Le 7 Janvier Lord Cathcard est avisé par l'envoyé prussien que son maître va sans doute traiter avec les vainqueurs, et le 14 il reçoit de Londres un exemplaire du traité signé entre Talleyrand et Haugwitz le 15 Décembre à Vienne, dans lequel Napoléon donne le Hanovre à la Prusse pour qu'elle se tienne tranquille. Il commence alors les préparatifs de rembarquement vers Cuxhaven, le 13 février tout est près et le 15 la flotte retourne en Angleterre, ayant augmenté les rangs de la KGL de plus d'1/3 pendant la période.

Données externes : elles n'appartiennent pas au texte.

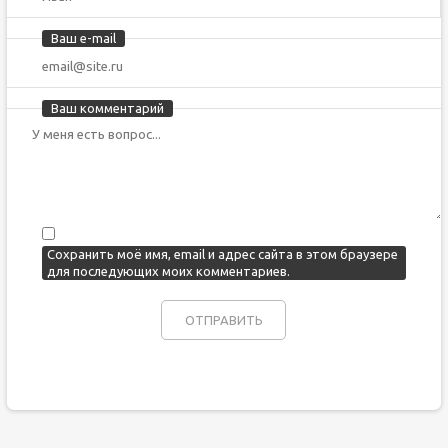
Ваш e-mail
Ваш комментарий
Сохранить моё имя, email и адрес сайта в этом браузере
для последующих моих комментариев.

Voilà l'"Offensive en Allemagne du Nord" en 1805, battue par les mésententes internes, car franchement l'opposition française était risible, et l'opportunité était parfaite, mais avec un lunatique et un incertain qui se disputent aux commandes, c'était peu réalisable.
MASSON Bruno
 

Re: 1805. Expédition britannique en Allemagne du Nord.

Messagepar MANÉ Diégo sur 17 Mai 2010, 20:47

Merci, Bruno, pour ce cours magistral dont j'ignorais bien des arcanes tant les intervenants, Angleterre, Russie, Prusse et Suède ont des visées divergentes, mais aussi parfois "convergentes" au sens négatif.

Il semblerait bien, en effet, qu'Anglais et Prussiens visaient tous deux le Hanovre.

Est-il alors déraisonnable d'envisager qu'ils ne puissent s'en éloigner sans remords ?

Je vois bien les Anglais l'occuper, après tout c'était selon eux toujours une possession de la couronne, mais je les vois mal s'enfoncer dans le continent en s'éloignant dans le processus et du Hanovre et de la flotte.

Les Prussiens lorgnant aussi sur le même territoire, leur engagement contre les Français de la Grande Armée, que ce soit en Bavière, Autriche ou Moravie, ne pouvait que le dégarnir au profit des Anglais. Et y laisser une force conséquente pour le garantir diminuait d'autant l'armée d'opérations !

Pas simple comme équation, sans compter qu'il valait mieux ne pas laisser trop seuls les Suédois en Poméranie ni les Russes en Pologne, des fois que leurs appétits relatifs ne se réveillent aussi...

Décidément, en 1805, la thématique des Français était encore la plus simple de toutes.